Sally Sellers

I was born in Kansas, but grew up in Ann Arbor, Michigan, a city dominated by the University. My favorite subjects in school were math, science, and writing. Nothing excited me more than having a project going, but since I couldn’t draw accurately, I never considered myself an artist. However, there was unparalleled joy in making things, and I thought that being paid for doing so would be the best of all worlds. My quest was to find the vehicle to place me in that world.

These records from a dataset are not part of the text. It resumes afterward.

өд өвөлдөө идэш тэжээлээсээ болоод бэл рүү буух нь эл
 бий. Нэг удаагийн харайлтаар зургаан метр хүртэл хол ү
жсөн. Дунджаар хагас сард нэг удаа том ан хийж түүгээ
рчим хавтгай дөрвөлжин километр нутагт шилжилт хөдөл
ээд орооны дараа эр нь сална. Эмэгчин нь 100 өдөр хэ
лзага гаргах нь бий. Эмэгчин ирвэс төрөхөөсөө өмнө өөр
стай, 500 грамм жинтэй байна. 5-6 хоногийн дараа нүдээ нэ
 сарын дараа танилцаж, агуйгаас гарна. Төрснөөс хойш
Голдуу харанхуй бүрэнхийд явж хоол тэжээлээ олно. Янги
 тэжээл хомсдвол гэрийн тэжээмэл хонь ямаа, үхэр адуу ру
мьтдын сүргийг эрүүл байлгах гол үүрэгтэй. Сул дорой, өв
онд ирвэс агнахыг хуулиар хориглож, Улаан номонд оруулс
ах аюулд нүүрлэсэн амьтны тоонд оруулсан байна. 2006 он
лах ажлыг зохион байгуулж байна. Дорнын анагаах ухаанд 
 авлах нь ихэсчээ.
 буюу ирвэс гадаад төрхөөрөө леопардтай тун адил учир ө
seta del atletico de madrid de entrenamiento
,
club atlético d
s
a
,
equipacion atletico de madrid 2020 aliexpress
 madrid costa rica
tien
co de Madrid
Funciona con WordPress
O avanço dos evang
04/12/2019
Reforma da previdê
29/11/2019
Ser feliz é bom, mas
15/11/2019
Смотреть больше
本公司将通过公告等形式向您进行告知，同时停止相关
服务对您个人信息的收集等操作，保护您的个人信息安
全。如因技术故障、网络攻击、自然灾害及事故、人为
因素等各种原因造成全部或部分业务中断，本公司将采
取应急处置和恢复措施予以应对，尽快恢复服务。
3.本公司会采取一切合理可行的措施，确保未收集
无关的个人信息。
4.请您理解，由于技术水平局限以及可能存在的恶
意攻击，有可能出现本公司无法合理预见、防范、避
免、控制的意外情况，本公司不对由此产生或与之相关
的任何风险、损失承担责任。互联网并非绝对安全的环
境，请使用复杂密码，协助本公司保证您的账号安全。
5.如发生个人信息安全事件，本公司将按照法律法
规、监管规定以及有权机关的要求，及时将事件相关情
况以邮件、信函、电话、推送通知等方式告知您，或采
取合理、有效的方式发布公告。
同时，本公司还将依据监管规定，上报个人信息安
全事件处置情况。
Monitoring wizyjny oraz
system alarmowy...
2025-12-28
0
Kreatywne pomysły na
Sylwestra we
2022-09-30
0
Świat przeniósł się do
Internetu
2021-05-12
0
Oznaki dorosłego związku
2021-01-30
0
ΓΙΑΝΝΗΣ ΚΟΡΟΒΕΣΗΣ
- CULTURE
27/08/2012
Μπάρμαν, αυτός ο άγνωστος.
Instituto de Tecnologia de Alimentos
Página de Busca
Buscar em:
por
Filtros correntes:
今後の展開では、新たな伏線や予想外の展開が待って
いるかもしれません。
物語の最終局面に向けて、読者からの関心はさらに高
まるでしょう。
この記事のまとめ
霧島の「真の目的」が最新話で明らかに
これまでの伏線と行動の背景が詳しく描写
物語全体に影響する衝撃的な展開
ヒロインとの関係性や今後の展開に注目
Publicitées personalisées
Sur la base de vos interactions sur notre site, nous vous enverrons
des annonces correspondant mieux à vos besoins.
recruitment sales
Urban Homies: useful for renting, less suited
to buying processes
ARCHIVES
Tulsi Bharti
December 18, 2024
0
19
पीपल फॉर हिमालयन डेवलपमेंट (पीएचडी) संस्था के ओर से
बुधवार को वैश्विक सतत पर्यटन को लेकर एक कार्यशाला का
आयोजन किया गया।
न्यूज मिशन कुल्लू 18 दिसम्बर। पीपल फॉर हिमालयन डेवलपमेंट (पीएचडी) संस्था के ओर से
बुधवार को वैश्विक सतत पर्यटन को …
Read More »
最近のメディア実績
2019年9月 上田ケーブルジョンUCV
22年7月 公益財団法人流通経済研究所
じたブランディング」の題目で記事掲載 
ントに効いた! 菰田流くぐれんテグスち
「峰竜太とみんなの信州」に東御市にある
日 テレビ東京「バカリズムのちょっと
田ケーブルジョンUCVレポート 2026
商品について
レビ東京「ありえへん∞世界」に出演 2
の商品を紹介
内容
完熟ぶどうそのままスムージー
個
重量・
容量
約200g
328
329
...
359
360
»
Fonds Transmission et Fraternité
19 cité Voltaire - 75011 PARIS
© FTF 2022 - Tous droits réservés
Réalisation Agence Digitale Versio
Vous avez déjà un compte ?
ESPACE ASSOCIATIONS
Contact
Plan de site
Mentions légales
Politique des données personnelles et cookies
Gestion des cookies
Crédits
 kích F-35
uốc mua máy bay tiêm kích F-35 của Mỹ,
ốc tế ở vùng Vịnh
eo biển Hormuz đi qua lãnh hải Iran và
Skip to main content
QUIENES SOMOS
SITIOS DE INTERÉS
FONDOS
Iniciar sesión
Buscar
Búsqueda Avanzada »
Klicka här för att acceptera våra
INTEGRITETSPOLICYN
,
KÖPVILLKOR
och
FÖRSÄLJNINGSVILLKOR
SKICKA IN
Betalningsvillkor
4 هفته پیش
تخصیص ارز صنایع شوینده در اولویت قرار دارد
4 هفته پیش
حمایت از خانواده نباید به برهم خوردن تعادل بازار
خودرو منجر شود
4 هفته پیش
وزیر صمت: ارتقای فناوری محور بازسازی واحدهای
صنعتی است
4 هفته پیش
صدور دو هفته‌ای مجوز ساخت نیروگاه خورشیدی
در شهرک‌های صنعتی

I drifted among majors in college, finally graduating from Michigan State University in Horticulture, a fairly creative outlet that served me at the time, but about which I have subsequently forgotten everything. Research work in a physiology lab made me happier, so I did that for a while, writing fiction on the side. Although I published a couple of stories rather quickly, it all seemed too tenuous. I wanted a sure thing. I realized there was nothing surer than the on/off binary world of computers and embraced the world of programming and analysis. I was at my best when I designed new code, but this was the business world, and I was constantly being urged to work faster and to “stop making everything a work of art all the time”.

Shortly after moving to the Northwest, my two-year-old daughter was diagnosed with a devastating neurological condition. My faith in sure things, happy endings, and a fair universe was shattered. It was a horrible, desperate time: I was paralyzed with grief. My counselor insisted that I do something pleasurable in order to survive. I turned to the manipulation of color and form in quilts as a form of therapy.

I now know that this type of work is, as they say, what I was born to do. Creating textile art allows me the satisfaction of combining visual, analytical, and tactile needs. I have come to realize that this is where all the paths were leading all along. Whether this realization would have arrived had my daughter’s illness not forced me into a new way of thinking is a question I often ask but cannot answer. I do know that all subsequent work has been an effort to be at peace with the terms of an unfair universe.